> [Input data]:

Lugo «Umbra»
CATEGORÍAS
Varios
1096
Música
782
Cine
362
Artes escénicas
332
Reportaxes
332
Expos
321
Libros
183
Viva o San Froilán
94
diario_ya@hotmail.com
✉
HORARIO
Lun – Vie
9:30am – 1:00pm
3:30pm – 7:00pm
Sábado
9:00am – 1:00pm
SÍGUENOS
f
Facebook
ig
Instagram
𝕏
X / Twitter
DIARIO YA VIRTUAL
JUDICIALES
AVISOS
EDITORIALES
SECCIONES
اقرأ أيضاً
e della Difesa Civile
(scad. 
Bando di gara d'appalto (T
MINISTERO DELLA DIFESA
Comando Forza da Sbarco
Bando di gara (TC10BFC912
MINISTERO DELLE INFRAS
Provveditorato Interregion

==

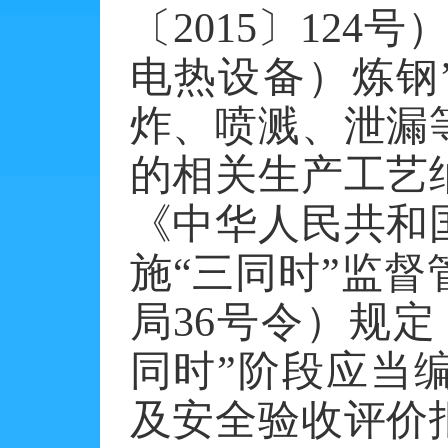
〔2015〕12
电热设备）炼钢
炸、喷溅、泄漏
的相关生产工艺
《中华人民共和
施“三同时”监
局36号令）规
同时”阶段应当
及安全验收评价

> [Task objective]:
Return every line in the listing that contains the word "Bando".

> [Response]:
Bando di gara d'appalto (T
Bando di gara (TC10BFC912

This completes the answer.